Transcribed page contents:
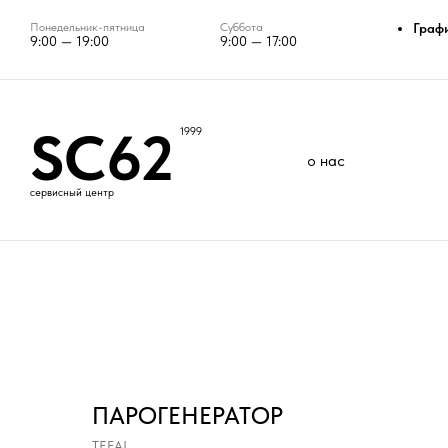
Понедельник-пятница
Суббота
Граф
9:00 — 19:00
9:00 — 17:00
SC62
1999
о нас
сервисный центр
ПАРОГЕНЕРАТОР
TEFAL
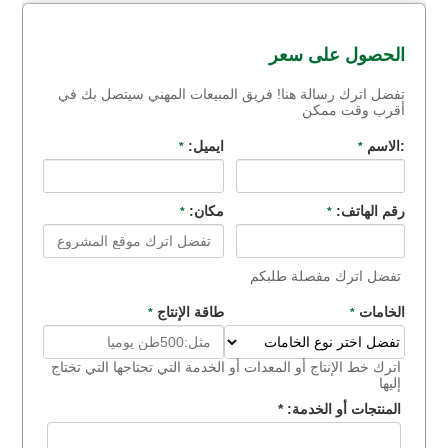
الحصول على سعر
تفضل اترك رسالة هنا! فريق المبيعات المهني سيتصل بك في
أقرب وقت ممكن
:الاسم
ايميل:
*
*
رقم الهاتف:
مكان:
*
*
تفضل اترك مفصلة طلبكم
الخامات
طاقة الإنتاج
*
*
اترك خط الإنتاج أو المعدات أو الخدمة التي تحتاجها التي تختاج
إليها
المنتجات أو الخدمة:
*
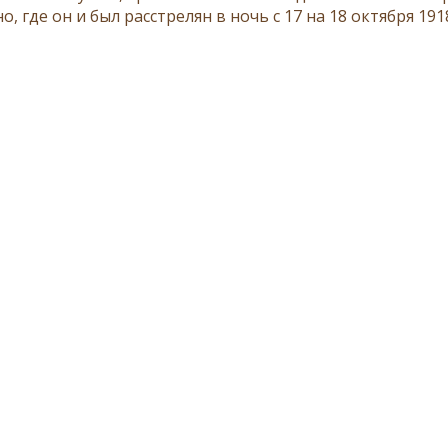
, где он и был расстрелян в ночь с 17 на 18 октября 191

- [What you should do]: Output every entry above exactly as written, but omit the pictures.

- [Solved problem]:
Понедельник-пятница
Суббота
Граф
9:00 — 19:00
9:00 — 17:00
SC62
1999
о нас
сервисный центр
ПАРОГЕНЕРАТОР
TEFAL
الحصول على سعر
تفضل اترك رسالة هنا! فريق المبيعات المهني سيتصل بك في
أقرب وقت ممكن
:الاسم
ايميل:
*
*
رقم الهاتف:
مكان:
*
*
تفضل اترك مفصلة طلبكم
الخامات
طاقة الإنتاج
*
*
اترك خط الإنتاج أو المعدات أو الخدمة التي تحتاجها التي تختاج
إليها
المنتجات أو الخدمة:
*
, где он и был расстрелян в ночь с 17 на 18 октября 191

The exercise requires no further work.